Generally there are two types of power of attorney. We have the “general power of attorney”, which is broad and gives sweeping rights to whomever you name to handle your business affairs. This type of power attorney would be drafted to allow someone to do everything on your behalf – talk to your banks, talk to medicare or medicaid, handle insurance companies, etc – so that they can act as you in every single way you require. You can also do what is called the “limited power of attorney”, which is just what it sounds like. It’s a limited version of this document that allows you to name the very specific rights that the person can exercise on your behalf. For example: if you wanted someone to handle your banking for you but did not want to allow them to speak with the IRS, we can make that designation.
The limited power of attorney is used a lot in real estate transactions so that if it’s inconvenient for someone to attend their real estate closing, you can name a friend, family member or even your realtor as a designated signer on your behalf. We can draft the power of attorney to be that specific. If there is a lender involved in a transaction, they frequently require a specific power of attorney that addresses this power itself, even if a general power of attorney already exists.
It’s also important to understand that when you’re signing this power of attorney and giving these broad rights to someone, that person can do anything for you. That includes, unfortunately, stealing from you! If you put your trust in someone unwisely, that person can to to the bank, clean out your bank accounts, and the bank would have no liability to you whatsoever because there was a power of attorney in place. Your only recourse in this situation is to sue the “bad guy”, which can be a lengthy and expensive process. A power of attorney is a great document but it is a document that must be drafted and used wisely and kept safe.
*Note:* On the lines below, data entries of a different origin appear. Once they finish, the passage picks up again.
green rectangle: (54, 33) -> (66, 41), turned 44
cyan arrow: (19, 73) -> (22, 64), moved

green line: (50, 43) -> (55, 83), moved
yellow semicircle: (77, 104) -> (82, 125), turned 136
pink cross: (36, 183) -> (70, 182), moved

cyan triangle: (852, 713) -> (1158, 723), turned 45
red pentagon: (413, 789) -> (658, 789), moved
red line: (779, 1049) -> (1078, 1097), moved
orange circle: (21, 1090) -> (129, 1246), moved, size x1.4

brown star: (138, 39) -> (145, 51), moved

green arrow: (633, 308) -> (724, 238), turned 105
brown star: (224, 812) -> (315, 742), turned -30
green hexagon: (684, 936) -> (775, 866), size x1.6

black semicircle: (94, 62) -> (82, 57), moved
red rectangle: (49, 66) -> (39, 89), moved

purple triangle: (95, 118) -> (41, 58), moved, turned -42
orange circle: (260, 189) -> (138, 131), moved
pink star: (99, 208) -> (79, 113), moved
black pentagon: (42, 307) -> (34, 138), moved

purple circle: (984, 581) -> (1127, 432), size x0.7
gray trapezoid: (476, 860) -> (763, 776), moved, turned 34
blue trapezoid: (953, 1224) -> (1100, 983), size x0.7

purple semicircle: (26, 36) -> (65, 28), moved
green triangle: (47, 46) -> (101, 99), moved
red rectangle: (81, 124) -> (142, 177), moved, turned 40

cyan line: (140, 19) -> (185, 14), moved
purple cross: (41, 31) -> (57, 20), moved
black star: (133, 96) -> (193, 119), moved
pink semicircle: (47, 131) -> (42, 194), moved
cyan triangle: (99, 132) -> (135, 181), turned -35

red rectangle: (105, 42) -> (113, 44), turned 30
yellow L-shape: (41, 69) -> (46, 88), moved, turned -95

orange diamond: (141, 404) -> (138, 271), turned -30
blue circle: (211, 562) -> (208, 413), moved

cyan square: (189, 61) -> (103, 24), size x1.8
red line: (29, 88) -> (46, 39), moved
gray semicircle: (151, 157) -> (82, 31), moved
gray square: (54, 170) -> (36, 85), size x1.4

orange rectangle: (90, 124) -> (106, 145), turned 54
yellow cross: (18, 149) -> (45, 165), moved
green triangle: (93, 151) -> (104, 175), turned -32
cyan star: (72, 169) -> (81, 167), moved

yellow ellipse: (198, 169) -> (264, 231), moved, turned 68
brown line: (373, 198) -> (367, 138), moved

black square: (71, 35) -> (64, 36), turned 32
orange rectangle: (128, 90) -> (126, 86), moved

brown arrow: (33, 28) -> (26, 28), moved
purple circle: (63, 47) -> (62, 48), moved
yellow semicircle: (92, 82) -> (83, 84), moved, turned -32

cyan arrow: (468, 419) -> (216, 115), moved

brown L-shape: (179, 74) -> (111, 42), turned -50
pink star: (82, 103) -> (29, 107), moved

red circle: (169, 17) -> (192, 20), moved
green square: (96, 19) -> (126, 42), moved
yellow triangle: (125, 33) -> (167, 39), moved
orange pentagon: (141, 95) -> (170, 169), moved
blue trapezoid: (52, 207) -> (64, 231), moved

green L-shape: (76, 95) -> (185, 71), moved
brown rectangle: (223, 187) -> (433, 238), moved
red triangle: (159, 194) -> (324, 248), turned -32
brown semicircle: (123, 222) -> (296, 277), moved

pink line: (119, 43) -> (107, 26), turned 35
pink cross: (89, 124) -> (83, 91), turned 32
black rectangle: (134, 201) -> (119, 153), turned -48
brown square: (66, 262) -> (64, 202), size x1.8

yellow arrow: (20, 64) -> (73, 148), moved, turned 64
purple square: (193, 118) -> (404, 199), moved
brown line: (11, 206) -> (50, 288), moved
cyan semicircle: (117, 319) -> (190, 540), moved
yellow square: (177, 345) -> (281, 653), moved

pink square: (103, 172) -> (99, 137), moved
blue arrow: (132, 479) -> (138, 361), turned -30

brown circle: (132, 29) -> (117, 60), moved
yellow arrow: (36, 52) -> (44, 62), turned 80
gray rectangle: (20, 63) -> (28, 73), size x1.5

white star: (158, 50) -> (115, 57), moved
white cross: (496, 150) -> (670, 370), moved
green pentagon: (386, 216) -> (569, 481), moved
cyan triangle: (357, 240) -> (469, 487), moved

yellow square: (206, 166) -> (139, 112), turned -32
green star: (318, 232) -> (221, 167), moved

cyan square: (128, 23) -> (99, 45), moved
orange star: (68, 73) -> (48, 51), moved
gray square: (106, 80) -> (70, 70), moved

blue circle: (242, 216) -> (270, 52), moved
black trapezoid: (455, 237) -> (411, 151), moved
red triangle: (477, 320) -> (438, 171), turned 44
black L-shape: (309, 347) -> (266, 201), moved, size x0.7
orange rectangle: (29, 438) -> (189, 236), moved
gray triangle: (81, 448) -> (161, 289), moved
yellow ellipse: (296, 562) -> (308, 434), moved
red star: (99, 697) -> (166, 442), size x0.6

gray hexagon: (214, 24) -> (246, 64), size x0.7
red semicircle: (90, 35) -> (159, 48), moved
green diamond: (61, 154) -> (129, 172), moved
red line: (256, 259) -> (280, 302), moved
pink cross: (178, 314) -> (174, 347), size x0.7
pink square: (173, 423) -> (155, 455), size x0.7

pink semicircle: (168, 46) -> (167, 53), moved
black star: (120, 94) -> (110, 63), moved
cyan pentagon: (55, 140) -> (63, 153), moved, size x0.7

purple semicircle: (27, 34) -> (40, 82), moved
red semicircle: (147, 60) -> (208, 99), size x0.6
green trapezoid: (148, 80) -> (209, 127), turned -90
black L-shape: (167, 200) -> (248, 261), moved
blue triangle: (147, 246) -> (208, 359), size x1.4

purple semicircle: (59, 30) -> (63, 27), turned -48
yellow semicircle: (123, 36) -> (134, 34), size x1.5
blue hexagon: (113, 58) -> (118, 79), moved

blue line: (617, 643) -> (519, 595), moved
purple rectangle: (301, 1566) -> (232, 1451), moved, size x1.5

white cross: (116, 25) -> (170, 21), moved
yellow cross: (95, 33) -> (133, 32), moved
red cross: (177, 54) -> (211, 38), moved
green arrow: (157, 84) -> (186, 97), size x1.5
Many of you may have, or may have seen, what is called a “springing power of attorney” – this is a power of attorney that only goes into effect if you are incapacitated or unable to handle your own affairs. It’s very important to know that the change of law in 2011 has rendered those types of power of attorney invalid. If you have one, now is a good time to pull it out, take a look at it, and see what it says. If your power of attorney is, in fact, this outdated version then you will have to obtain a new one.